# Order of evaluating an a fraction's components - 0/0

• Square1
In summary: Yes, division by 0 is a unique case where it is not possible to evaluate the expression. It is not allowed in algebraic operations.
Square1
Just wondering if I've forgotten a rule here, or there is some new terminology I can learn.

We know 0/x when x > 0, is equal to 0. x/0 is undefined..since we "blow up" dividing any value by a value that is more than infinitely small...by zero.

We say that 0/0 is also undefined. We choose to consider the denominator 0 here first to say, "dividing by zero...can't be defined", instead of first considering the numerator and saying maybe, "zero is going to be divided. It's going to be equal to zero no matter what since we started with nothing".

Question: Is there an algebraic rule, or convention, that generally states you should start to evaluate the denominators first? Or is x/0 simply its own case where we can begin and end evaluating the parts that make up an expression?

Square1 said:
Just wondering if I've forgotten a rule here, or there is some new terminology I can learn.
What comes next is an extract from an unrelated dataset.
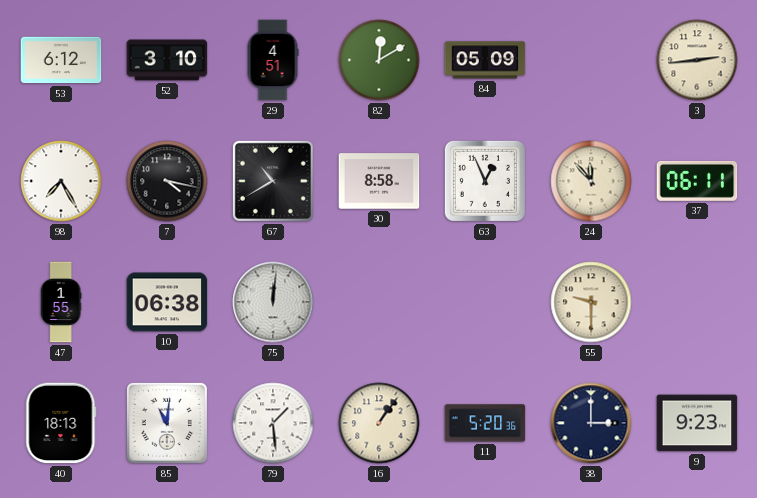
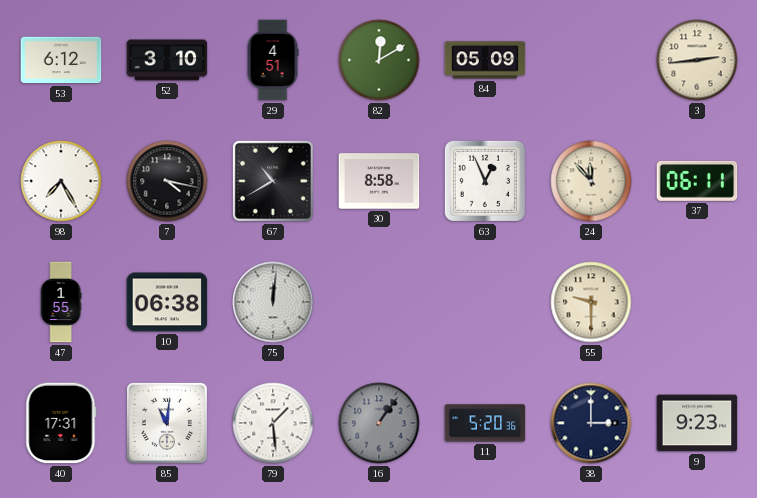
40: 18:13 -> 17:31
16 dial: cream -> grey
We know 0/x when x > 0, is equal to 0. x/0 is undefined..since we "blow up" dividing any value by a value that is more than infinitely small...by zero.
The basic rule is that division by 0 is not allowed.
Square1 said:
We say that 0/0 is also undefined.
0/0 is called an indeterminate form. It shows up in limits where both the numerator and denominator are approaching zero. This is indeterminate, because some quotients with this form actually have a limit, which can be literally any number or even ##\infty## or ##-\infty##.
Square1 said:
We choose to consider the denominator 0 here first to say, "dividing by zero...can't be defined", instead of first considering the numerator and saying maybe, "zero is going to be divided. It's going to be equal to zero no matter what since we started with nothing".

Question: Is there an algebraic rule, or convention, that generally states you should start to evaluate the denominators first?
No. The rule is that division by zero is not allowed.
Square1 said:
Or is x/0 simply its own case where we can begin and end evaluating the parts that make up an expression?

Ssnow

## 1. What does it mean when the numerator and denominator of a fraction are both 0?

When both the numerator and denominator of a fraction are 0, the value of the fraction is considered undefined. This means that the fraction cannot be evaluated and does not have a numerical value.

## 2. Can a fraction's components be evaluated in any order?

No, the order of evaluating a fraction's components follows the same rules as the order of operations in mathematics. The numerator and denominator should be evaluated in order, from left to right.

## 3. Is it possible for a fraction's components to be evaluated differently depending on the order?

Yes, the value of a fraction can change depending on the order in which its components are evaluated. This is why it is important to follow the correct order of operations when evaluating fractions.

## 4. What is the result of dividing 0 by 0?

Dividing 0 by 0 is considered an indeterminate form, meaning that the result cannot be determined. It is not equal to any specific number and is considered undefined.

## 5. Can simplifying a fraction with a 0 in the numerator or denominator change its value?

Yes, simplifying a fraction with a 0 in the numerator or denominator can change its value. This is because simplification involves dividing both the numerator and denominator by their greatest common factor, which can result in a different value for the fraction.